Our initial approach involved creating a master agent to orchestrate other agents, similar to what CrewAI is trying to do. However, we quickly realized that even with extensive instructions, examples, and a rigorous reinforcement learning cycle, this master agent had limitations and could not generate the agentflow with error rates often exceeding 70%. Consequently, we shifted our focus from building an overarching administrative agent to fine-tuning a large language model capable of assembling and configuring these agents automatically. This new direction aimed to achieve up to 80% accuracy in agent flow orchestration.

Designing LAgMo required us to identify the critical components necessary for its success. The first step involved converting instructions into a series of tasks. For example, if tasked with automating tax calculation, the initial agent would need to be broken down into smaller, manageable tasks. The second agent then iterates on these tasks, determining whether they could be further subdivided or combined into cohesive units.

In the third step, each final task was assigned to a dedicated agent. This involved creating an agent, defining its purpose, assigning the task, and providing the necessary tools and function-calling capabilities. Here, LAgMo plays a crucial role by creating prompts, personas, purposes, and instructions for each agent, ensuring they are well-equipped to perform their designated functions.

The fourth step involved assembling these agents into a cohesive workflow. We are resorting to a code block to execute this step. This step also included identifying and fixing errors recursively, particularly those related to input-output syntax. While agents excel at handling text, multi-modal tasks often present challenges, highlighting areas where further development is needed.

The final step was to evaluate the output to determine whether the agents successfully automated the workflow. This iterative process allows us to refine LAgMo continually, aiming for a high success rate in workflow execution.

LAgMo’s core strength lies in its ability to convert tasks into a combination of purpose, instructions, and function-calling, all managed by specialized agents. This approach surpasses the capabilities of general-purpose LLMs, particularly in enabling features such as reinforcement learning from human feedback (RLHF), long-term memory, and self-reflection for specific tasks.

At Lyzr, we are committed to developing LAgMo as part of our broader agent studio. Our goal is to launch this powerful tool as both low-code (for developers) and no-code (for product and business users) once we achieve at least an 80% success rate in workflow execution. By leveraging LAgMo, we aim to revolutionize the way agents are built and deployed, providing a robust framework for automating complex tasks with unprecedented efficiency.
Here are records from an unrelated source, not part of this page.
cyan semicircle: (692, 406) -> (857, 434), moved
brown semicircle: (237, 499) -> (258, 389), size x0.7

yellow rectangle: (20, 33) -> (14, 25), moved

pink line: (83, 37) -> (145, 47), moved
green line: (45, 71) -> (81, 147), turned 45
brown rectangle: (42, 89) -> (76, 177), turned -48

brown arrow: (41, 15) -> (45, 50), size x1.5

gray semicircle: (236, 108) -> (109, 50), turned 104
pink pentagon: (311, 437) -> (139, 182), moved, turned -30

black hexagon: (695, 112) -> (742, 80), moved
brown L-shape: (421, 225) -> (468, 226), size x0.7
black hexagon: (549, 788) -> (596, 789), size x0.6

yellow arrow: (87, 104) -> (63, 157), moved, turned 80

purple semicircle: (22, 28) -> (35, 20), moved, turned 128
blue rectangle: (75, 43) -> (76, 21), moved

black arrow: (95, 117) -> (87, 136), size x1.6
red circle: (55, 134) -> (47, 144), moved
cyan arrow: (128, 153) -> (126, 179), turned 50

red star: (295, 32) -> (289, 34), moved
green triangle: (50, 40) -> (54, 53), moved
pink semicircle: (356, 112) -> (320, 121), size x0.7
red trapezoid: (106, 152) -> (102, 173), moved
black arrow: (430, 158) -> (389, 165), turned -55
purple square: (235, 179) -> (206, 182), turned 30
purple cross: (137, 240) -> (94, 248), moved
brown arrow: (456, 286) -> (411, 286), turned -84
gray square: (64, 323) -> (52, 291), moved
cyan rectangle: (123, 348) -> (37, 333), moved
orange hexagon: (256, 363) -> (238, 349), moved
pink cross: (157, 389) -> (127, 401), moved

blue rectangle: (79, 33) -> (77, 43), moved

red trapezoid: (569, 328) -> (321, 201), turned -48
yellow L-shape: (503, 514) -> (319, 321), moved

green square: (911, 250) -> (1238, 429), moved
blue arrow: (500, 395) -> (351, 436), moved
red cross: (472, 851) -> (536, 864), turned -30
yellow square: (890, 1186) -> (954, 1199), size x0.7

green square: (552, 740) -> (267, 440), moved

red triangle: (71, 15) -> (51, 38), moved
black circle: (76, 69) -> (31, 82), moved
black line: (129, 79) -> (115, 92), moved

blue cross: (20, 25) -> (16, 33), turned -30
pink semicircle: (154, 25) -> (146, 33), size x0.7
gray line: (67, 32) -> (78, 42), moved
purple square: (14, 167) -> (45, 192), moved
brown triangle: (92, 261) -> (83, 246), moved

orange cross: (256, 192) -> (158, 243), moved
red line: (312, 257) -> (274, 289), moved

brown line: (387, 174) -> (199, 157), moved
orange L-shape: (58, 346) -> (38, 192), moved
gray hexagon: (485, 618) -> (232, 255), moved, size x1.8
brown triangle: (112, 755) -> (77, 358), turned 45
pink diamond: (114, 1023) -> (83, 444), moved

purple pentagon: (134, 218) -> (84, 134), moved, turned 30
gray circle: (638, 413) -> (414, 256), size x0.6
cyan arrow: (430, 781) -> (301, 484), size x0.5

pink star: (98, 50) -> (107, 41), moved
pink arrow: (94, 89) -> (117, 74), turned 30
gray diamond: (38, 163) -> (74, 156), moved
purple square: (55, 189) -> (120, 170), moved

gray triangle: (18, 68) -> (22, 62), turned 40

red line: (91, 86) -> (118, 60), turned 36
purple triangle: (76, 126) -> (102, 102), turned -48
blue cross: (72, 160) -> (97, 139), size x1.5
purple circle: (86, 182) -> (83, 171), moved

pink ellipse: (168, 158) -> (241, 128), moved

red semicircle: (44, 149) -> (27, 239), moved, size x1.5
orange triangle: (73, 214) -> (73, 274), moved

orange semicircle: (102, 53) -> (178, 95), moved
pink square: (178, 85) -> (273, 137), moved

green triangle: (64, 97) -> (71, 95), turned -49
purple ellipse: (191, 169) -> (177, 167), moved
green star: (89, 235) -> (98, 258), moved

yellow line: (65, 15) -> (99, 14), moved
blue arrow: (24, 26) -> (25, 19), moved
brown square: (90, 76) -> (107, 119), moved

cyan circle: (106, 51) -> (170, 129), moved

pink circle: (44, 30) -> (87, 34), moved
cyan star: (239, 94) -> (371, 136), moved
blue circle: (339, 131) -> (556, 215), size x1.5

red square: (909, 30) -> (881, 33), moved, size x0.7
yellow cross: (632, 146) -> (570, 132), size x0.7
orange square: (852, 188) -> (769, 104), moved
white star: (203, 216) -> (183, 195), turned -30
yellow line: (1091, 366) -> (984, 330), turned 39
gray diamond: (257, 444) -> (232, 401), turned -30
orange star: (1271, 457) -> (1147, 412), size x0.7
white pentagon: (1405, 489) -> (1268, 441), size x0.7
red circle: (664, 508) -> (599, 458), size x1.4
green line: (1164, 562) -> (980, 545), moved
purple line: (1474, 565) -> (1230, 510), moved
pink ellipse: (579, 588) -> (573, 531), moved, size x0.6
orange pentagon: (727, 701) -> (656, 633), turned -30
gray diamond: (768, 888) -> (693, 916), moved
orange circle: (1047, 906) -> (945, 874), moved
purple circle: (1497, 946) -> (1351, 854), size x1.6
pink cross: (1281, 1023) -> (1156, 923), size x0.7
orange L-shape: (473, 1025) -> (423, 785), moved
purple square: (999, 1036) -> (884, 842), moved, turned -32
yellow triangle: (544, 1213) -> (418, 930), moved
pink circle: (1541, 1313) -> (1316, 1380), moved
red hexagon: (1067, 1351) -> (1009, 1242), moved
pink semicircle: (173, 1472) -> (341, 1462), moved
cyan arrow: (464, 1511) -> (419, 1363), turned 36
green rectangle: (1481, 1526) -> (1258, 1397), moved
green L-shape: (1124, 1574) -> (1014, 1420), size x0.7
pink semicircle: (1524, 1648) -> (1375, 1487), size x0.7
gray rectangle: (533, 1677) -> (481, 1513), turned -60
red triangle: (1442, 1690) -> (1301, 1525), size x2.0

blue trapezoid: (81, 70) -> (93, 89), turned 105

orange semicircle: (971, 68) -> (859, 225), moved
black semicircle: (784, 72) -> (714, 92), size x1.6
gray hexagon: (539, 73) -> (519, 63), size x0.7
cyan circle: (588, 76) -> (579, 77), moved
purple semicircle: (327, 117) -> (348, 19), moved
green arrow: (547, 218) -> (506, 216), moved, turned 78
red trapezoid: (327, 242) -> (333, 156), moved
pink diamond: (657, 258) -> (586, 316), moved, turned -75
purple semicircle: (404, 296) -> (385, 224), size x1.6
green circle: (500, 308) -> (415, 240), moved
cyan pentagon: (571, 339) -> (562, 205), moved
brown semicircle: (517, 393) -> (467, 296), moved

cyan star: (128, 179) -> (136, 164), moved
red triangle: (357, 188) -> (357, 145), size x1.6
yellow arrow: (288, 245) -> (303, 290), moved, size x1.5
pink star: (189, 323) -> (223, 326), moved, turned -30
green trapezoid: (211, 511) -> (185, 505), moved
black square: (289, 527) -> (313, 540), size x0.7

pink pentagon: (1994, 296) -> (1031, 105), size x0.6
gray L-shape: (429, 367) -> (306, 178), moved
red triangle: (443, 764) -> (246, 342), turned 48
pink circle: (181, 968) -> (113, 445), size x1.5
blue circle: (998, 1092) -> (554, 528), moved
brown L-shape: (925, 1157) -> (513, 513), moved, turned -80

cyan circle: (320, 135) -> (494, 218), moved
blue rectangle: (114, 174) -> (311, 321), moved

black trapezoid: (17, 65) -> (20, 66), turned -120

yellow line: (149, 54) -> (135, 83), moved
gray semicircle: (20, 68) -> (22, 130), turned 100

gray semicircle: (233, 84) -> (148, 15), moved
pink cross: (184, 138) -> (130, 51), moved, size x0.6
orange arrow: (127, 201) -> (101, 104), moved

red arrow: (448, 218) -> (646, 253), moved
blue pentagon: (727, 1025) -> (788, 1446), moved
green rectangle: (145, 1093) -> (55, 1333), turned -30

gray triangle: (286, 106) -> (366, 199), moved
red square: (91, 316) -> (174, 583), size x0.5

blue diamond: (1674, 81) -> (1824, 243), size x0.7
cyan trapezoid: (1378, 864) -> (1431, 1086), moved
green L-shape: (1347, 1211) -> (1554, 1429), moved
In summary, LAgMo represents a significant advancement in the field of artificial intelligence. By fine-tuning large language models to assemble and manage specialized agents, we can unlock new levels of automation and efficiency. This innovative approach addresses the limitations of traditional LLMs and paves the way for more sophisticated, capable agents. As we continue to refine and enhance LAgMo, we look forward to sharing this emerging concept with the developer community, driving the next wave of AI-powered solutions.